Mind to Market

Friday, June 18, 2010

RHIOs Back in Business

Sometime back I blogged about the problems facing Regional Health Information Organizations (RHIO) in this country; that they were having trouble getting buy in from providers and lacked a compelling value proposition. The American Health Information Community (AHIC), an advisory group to the federal government, went so far as to recommend that providers using health IT systems receive higher reimbursement rates for treating Medicare patients.

In the intervening years a new administration has come in and brought with it the ARRA and stimulus funding to carry out just what the AHIC recommended; incentivize the use of health IT systems through the Centers for Medicare and Medicaid Services (CMS). RHIOs, or as they are sometimes known; Health Information Exchanges (HIE), are back in business and this time it may be to stay.

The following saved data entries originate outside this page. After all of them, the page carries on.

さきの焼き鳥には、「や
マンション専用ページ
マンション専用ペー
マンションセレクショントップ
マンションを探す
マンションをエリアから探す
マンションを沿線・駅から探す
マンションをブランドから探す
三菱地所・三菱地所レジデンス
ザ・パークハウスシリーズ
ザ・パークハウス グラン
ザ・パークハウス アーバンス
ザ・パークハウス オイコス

The CMS has developed guidelines for what healthcare providers must accomplish in order to receive these payments phased in over three stages in the next five years. An ambitious plan, its implementation will be major step in advancing the country’s healthcare system.

But what will we do with all this health information moving around? The advent of HIEs will bring what may be considered an enormous step forward in public health. No longer will epidemics and outbreaks be reported via phone, fax and telegraph to a central government facility, but health information will be transferred.

Before you start getting anxious about the government prying into your private life, this is syndromic surveillance, i.e. the analysis of medical data to detect or anticipate disease outbreaks. The data will be deidentified so as to preserve the privacy of individual patients. Currently the Centers for Disease Control and Prevention (CDC) performs such surveillance using a variety of different measures including school absenteeism. Google has even developed a tool based on search engine queries which lead the CDC’s results by 1-2 weeks.

As one of the guidelines the CMS has given hospitals, they have listed an objective for the hospitals to submit electronic syndromic surveillance data to public health agencies. This means that by as early as 2011, hospitals may be automatically sending their surveillance information to public health agencies. This has the potential to significantly improve the speed and effectiveness of detecting the outbreak of diseases, such as an H1N1 epidemic, or other public health emergencies.